Organ Function-Derived Protein Clocks Demonstrate Enhanced Prediction of Organ-Specific Disease and Mortality Risk

Traditional aging clocks, typically taking chronological age or mortality as targets, face a trade-off between predictive accuracy and biological interpretability. To address this limitation, we developed protein organ clocks (POA), a novel approach that integrates aging indices derived from organ function indicators and blood proteomic data. Systematic comparison with four traditional blood protein clocks and three organ-specific clocks revealed that POA outperformed these models in associating with aging markers, predicting the risk of major organ-related diseases and mortality, and identifying clinically relevant organ aging subtypes, capturing inter-individual heterogeneity in organ aging.

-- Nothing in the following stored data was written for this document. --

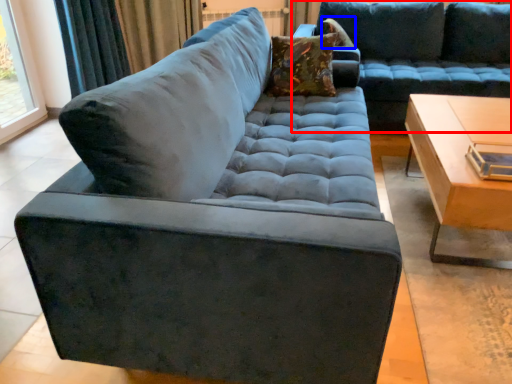 Question: Which object appears farthest to the camera in this image, studio couch (highlighted by a red box) or pillow (highlighted by a blue box)?

Choices:
 (A) studio couch
 (B) pillow

Answer: (B) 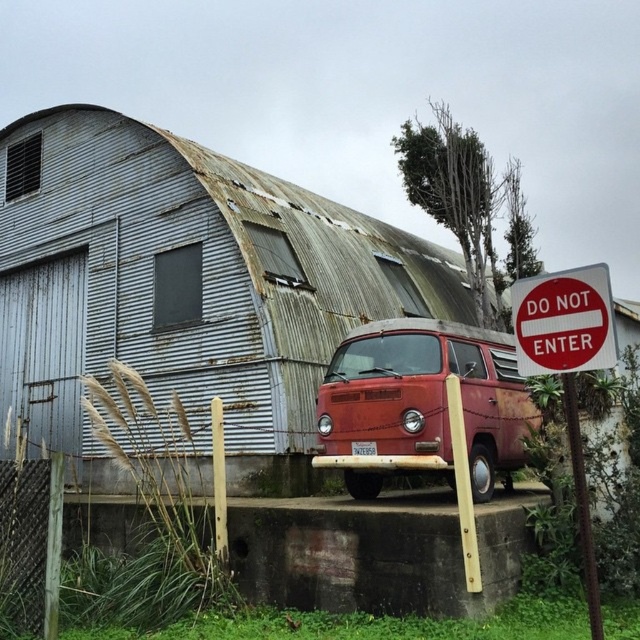 You are driving a delivery truck that is 20 feet long and need to park it between the rusty corrugated metal barn at center and the red plastic sign at right. Can the truck fit in the space between them?

The distance between the rusty corrugated metal barn at center and the red plastic sign at right is 25.37 feet. Since the truck is 20 feet long, it can fit in the space between them as there is enough room.

You are a delivery driver who needs to park your truck, which is 2 meters tall, in a parking spot near the rusty metal van at center. Based on the scene, will your truck fit under the red plastic sign at right without hitting it?

The rusty metal van at center is taller than the red plastic sign at right. Since your truck is 2 meters tall and the sign is shorter than the van, there is a risk that your truck might hit the sign when parking. Check the height clearance before proceeding.

You are driving a car and see the red plastic sign at right and the red plastic sign at upper right. Which one is closer to you?

The red plastic sign at right is closer to you because the red plastic sign at upper right is behind it. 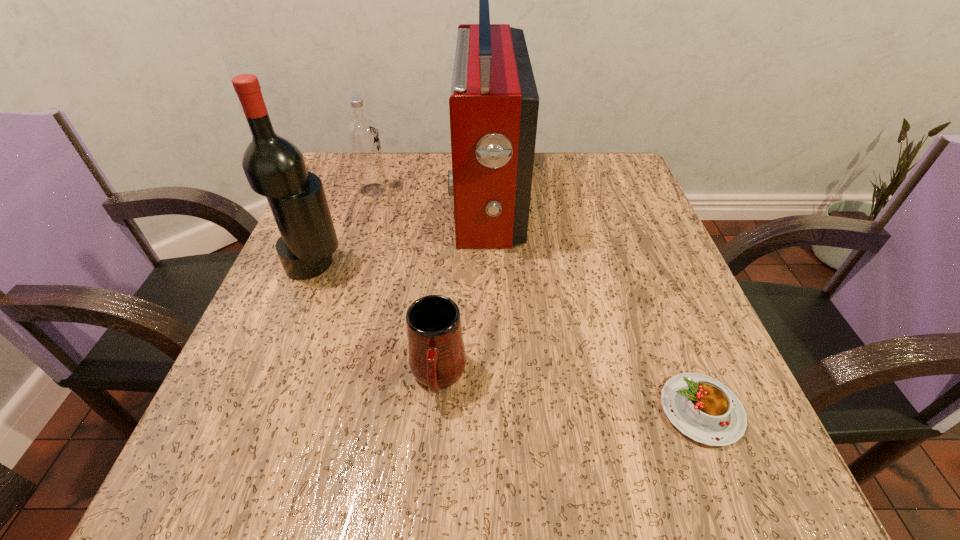 Find the location of `free spot between the rightmost object and the fourth tallest object`. free spot between the rightmost object and the fourth tallest object is located at coordinates (569, 393).

Find the location of a particular element. The width and height of the screenshot is (960, 540). empty space that is in between the shortest object and the radio receiver is located at coordinates (594, 303).

Where is `free spot between the wine bottle and the shortest object`? free spot between the wine bottle and the shortest object is located at coordinates (508, 338).

At what (x,y) coordinates should I click in order to perform the action: click on free spot between the vodka and the wine bottle. Please return your answer as a coordinate pair (x, y). The height and width of the screenshot is (540, 960). Looking at the image, I should click on (344, 227).

At what (x,y) coordinates should I click in order to perform the action: click on vacant area that lies between the mug and the pudding. Please return your answer as a coordinate pair (x, y). Looking at the image, I should click on (569, 393).

Locate an element on the screen. free space that is in between the vodka and the wine bottle is located at coordinates (344, 227).

At what (x,y) coordinates should I click in order to perform the action: click on the second closest object relative to the vodka. Please return your answer as a coordinate pair (x, y). The image size is (960, 540). Looking at the image, I should click on (274, 167).

This screenshot has width=960, height=540. In order to click on the third closest object relative to the third tallest object in this screenshot , I will do click(x=437, y=358).

Image resolution: width=960 pixels, height=540 pixels. Find the location of `free location that satisfies the following two spatial constraints: 1. on the front-facing side of the radio receiver; 2. on the side of the mug with the handle`. free location that satisfies the following two spatial constraints: 1. on the front-facing side of the radio receiver; 2. on the side of the mug with the handle is located at coordinates (491, 376).

Image resolution: width=960 pixels, height=540 pixels. What are the coordinates of `free region that satisfies the following two spatial constraints: 1. on the front side of the wine bottle; 2. on the left side of the rightmost object` in the screenshot? It's located at (256, 410). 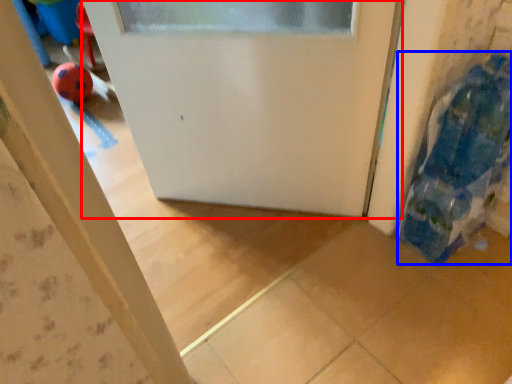 Question: Which point is closer to the camera, door (highlighted by a red box) or toy (highlighted by a blue box)?

Choices:
 (A) door
 (B) toy

Answer: (B) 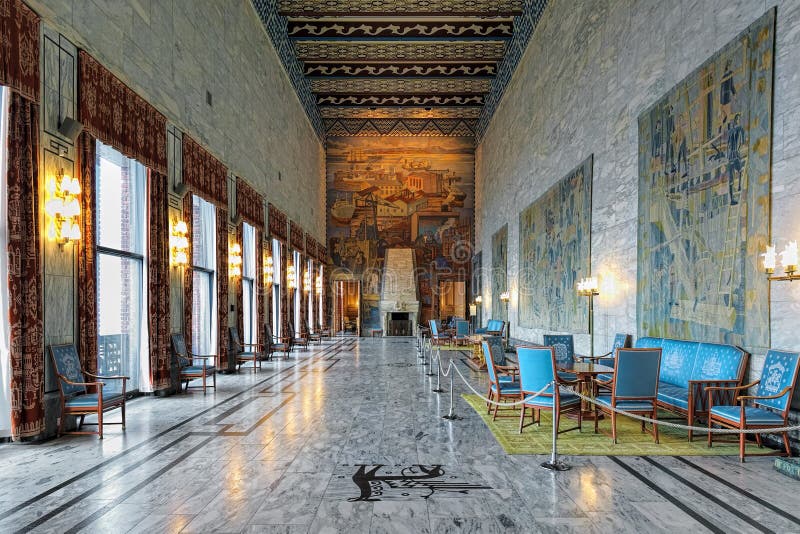 The width and height of the screenshot is (800, 534). I want to click on tapestry hanging on the wall, so click(666, 290), click(550, 254), click(489, 256). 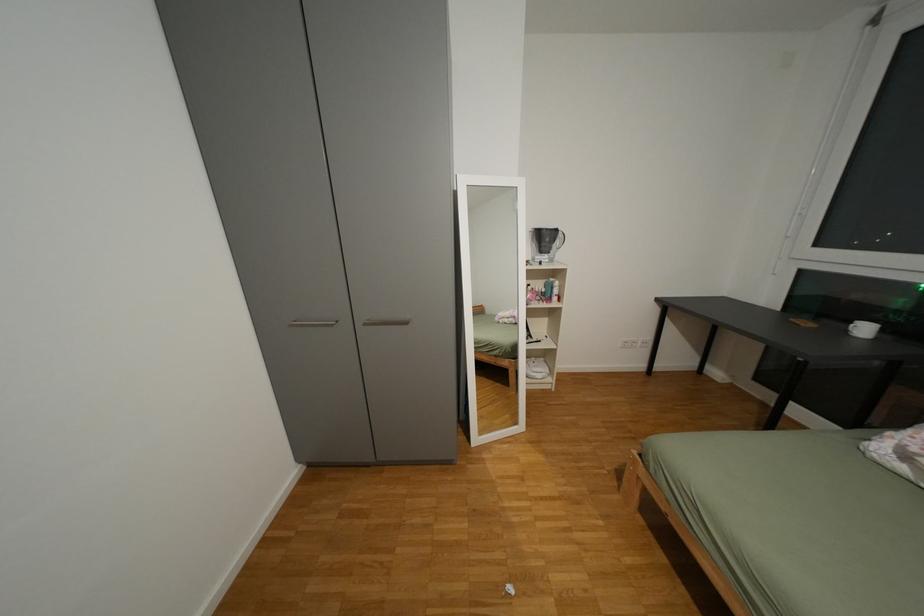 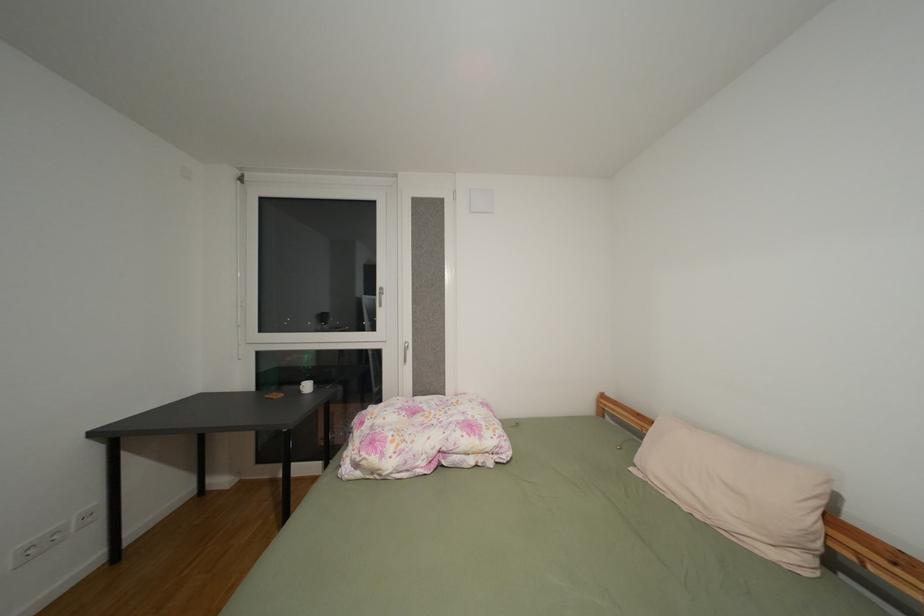 Question: The camera is either moving clockwise (left) or counter-clockwise (right) around the object. The first image is from the beginning of the video and the second image is from the end. Is the camera moving left or right when shooting the video?

Choices:
 (A) Left
 (B) Right

Answer: (A) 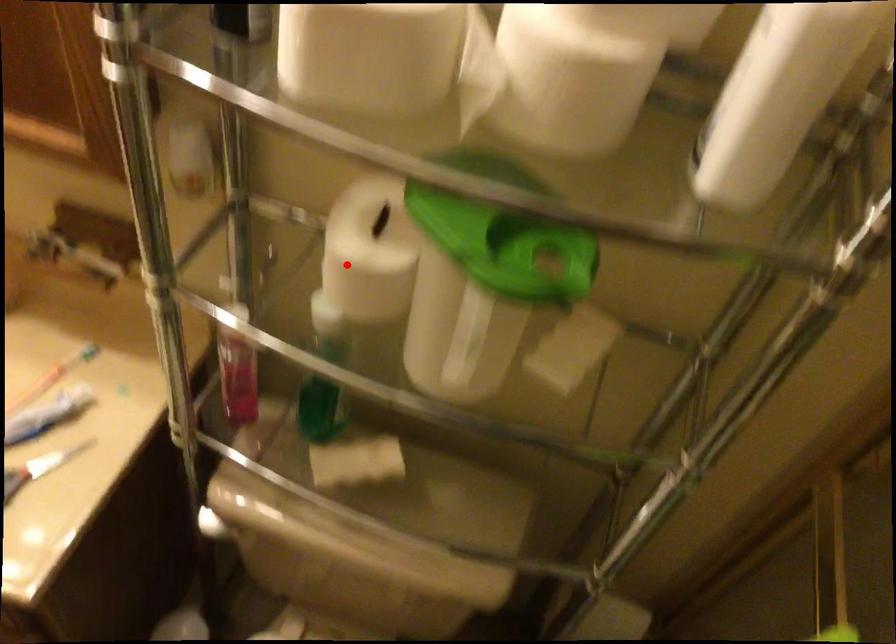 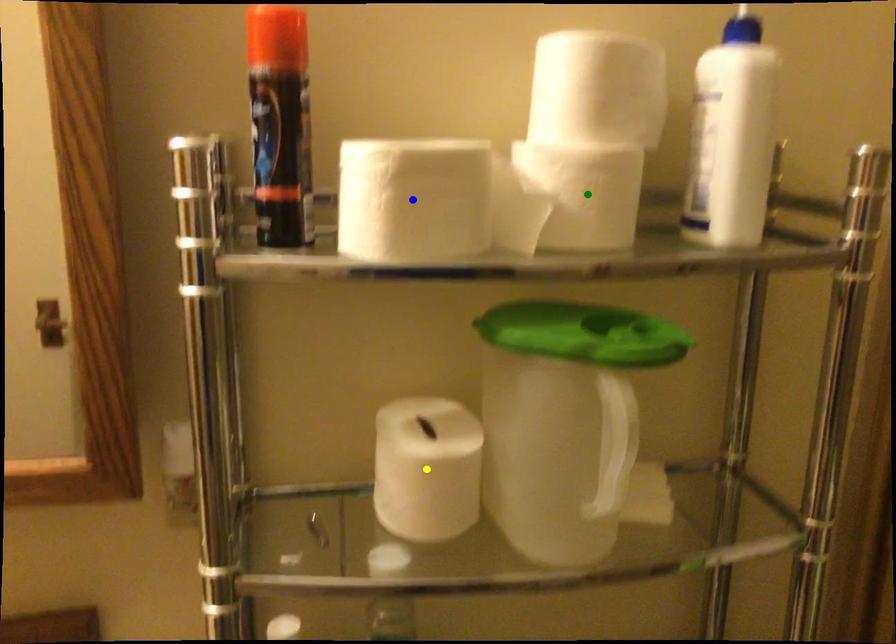 Question: I am providing you with two images of the same scene from different viewpoints. A red point is marked on the first image. You are given multiple points on the second image. Which point in image 2 represents the same 3d spot as the red point in image 1?

Choices:
 (A) green point
 (B) blue point
 (C) yellow point

Answer: (C) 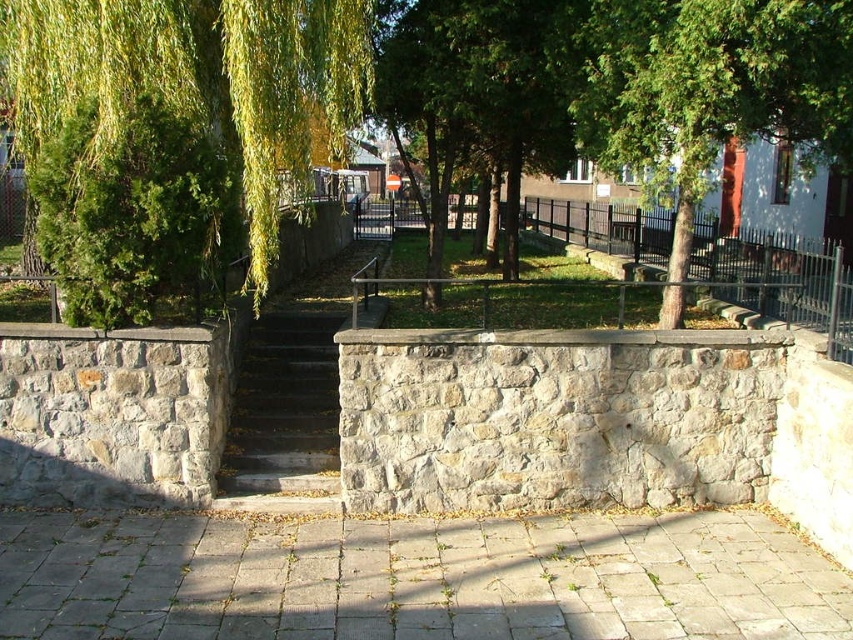 Between green leafy willow at left and dark gray stone stairs at center, which one has more height?

Standing taller between the two is green leafy willow at left.

In the scene shown: Does green leafy willow at left have a larger size compared to dark gray stone stairs at center?

Yes.

At what (x,y) coordinates should I click in order to perform the action: click on green leafy willow at left. Please return your answer as a coordinate pair (x, y). Image resolution: width=853 pixels, height=640 pixels. Looking at the image, I should click on (198, 77). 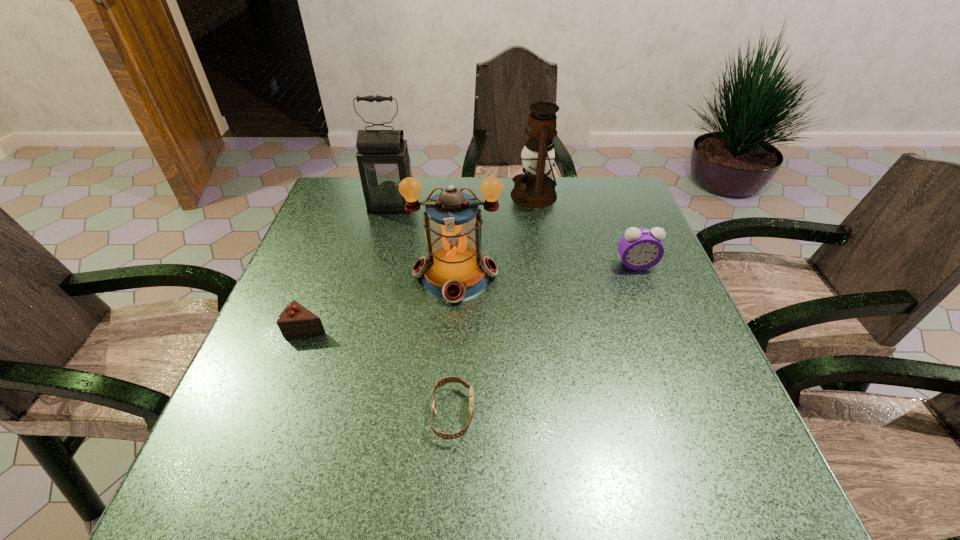 Where is `free point that satisfies the following two spatial constraints: 1. on the side of the rightmost lantern, there is a wick adjustment knob; 2. on the front-facing side of the leftmost lantern`? Image resolution: width=960 pixels, height=540 pixels. free point that satisfies the following two spatial constraints: 1. on the side of the rightmost lantern, there is a wick adjustment knob; 2. on the front-facing side of the leftmost lantern is located at coordinates (536, 204).

You are a GUI agent. You are given a task and a screenshot of the screen. Output one action in this format:
    pyautogui.click(x=<x>, y=<y>)
    Task: Click on the free space that satisfies the following two spatial constraints: 1. on the side of the rightmost lantern, there is a wick adjustment knob; 2. on the front-facing side of the fourth shortest object
    The height and width of the screenshot is (540, 960).
    Given the screenshot: What is the action you would take?
    pyautogui.click(x=547, y=275) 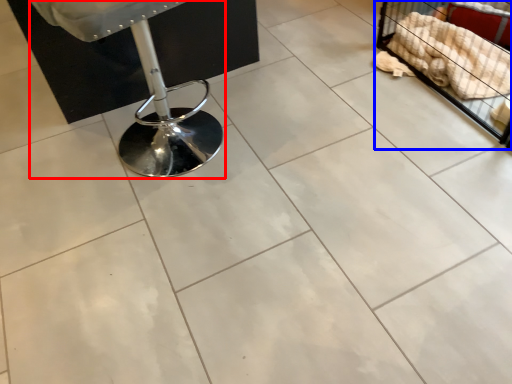 Question: Which of the following is the farthest to the observer, swivel chair (highlighted by a red box) or furniture (highlighted by a blue box)?

Choices:
 (A) swivel chair
 (B) furniture

Answer: (B) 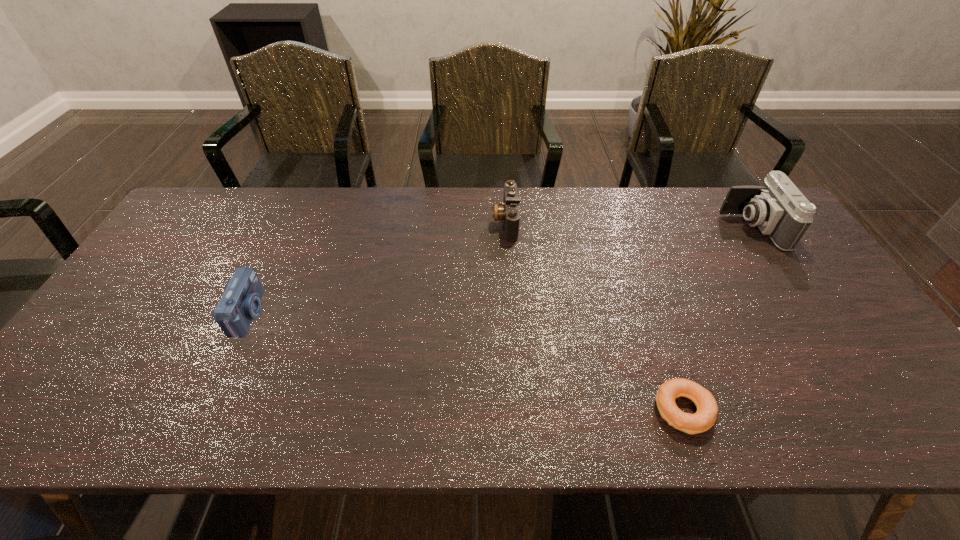 In order to click on the tallest object in this screenshot , I will do `click(778, 208)`.

Locate an element on the screen. the rightmost object is located at coordinates (778, 208).

At what (x,y) coordinates should I click in order to perform the action: click on the third object from right to left. Please return your answer as a coordinate pair (x, y). The width and height of the screenshot is (960, 540). Looking at the image, I should click on (509, 212).

Find the location of a particular element. the nearest camera is located at coordinates (240, 303).

The image size is (960, 540). I want to click on the leftmost camera, so click(x=240, y=303).

What are the coordinates of `the shortest object` in the screenshot? It's located at (707, 409).

Where is `the nearest object`? This screenshot has width=960, height=540. the nearest object is located at coordinates (707, 409).

I want to click on vacant area situated 0.220m at the front of the rightmost object with an open lens cover, so click(656, 228).

The width and height of the screenshot is (960, 540). I want to click on vacant area situated at the front of the rightmost object with an open lens cover, so click(687, 228).

You are a GUI agent. You are given a task and a screenshot of the screen. Output one action in this format:
    pyautogui.click(x=<x>, y=<y>)
    Task: Click on the vacant space located 0.100m at the front of the rightmost object with an open lens cover
    This screenshot has width=960, height=540.
    Given the screenshot: What is the action you would take?
    pyautogui.click(x=693, y=228) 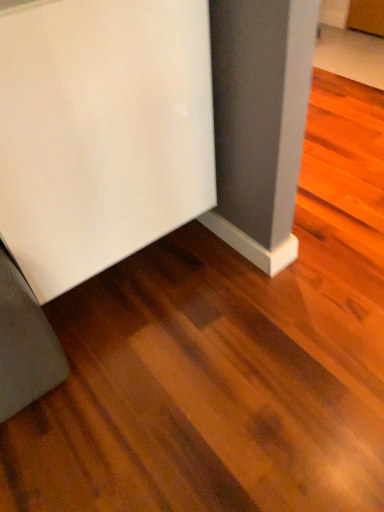 Question: From a real-world perspective, is white glossy refrigerator at lower left, which ranks as the 2th furniture in bottom-to-top order, positioned above or below matte gray baseboard at lower left, positioned as the second furniture in top-to-bottom order?

Choices:
 (A) above
 (B) below

Answer: (A)

Question: In the image, is white glossy refrigerator at lower left, which ranks as the 2th furniture in bottom-to-top order, on the left side or the right side of matte gray baseboard at lower left, positioned as the second furniture in top-to-bottom order?

Choices:
 (A) right
 (B) left

Answer: (A)

Question: In terms of size, does white glossy refrigerator at lower left, the first furniture from the top, appear bigger or smaller than matte gray baseboard at lower left, positioned as the second furniture in top-to-bottom order?

Choices:
 (A) big
 (B) small

Answer: (A)

Question: Considering the positions of point (1, 350) and point (13, 214), is point (1, 350) closer or farther from the camera than point (13, 214)?

Choices:
 (A) farther
 (B) closer

Answer: (A)

Question: In the image, is matte gray baseboard at lower left, which appears as the first furniture when ordered from the bottom, positioned in front of or behind white glossy refrigerator at lower left, the first furniture from the top?

Choices:
 (A) behind
 (B) front

Answer: (A)

Question: From the image's perspective, is matte gray baseboard at lower left, positioned as the second furniture in top-to-bottom order, located above or below white glossy refrigerator at lower left, the first furniture from the top?

Choices:
 (A) below
 (B) above

Answer: (A)

Question: In terms of height, does matte gray baseboard at lower left, positioned as the second furniture in top-to-bottom order, look taller or shorter compared to white glossy refrigerator at lower left, the first furniture from the top?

Critically, we constructed reduced POA models using 387 proteins that closely replicate the performance of full models, significantly lowering analytical burden and enabling feasible large-scale clinical application. The superior performance of POA stems from its integrated analysis of organ function and plasma proteomics, which enhances aging signal detection, improves biological interpretability, and strengthens clinical translational potential. To facilitate broad adoption, we developed a web server (https://www.biosino.org/poa) that allows users to upload proteomics data and calculate POAs for the body and eight organs. This work establishes a new paradigm for aging quantification and informs strategies to extend healthy lifespan and optimize disease prevention.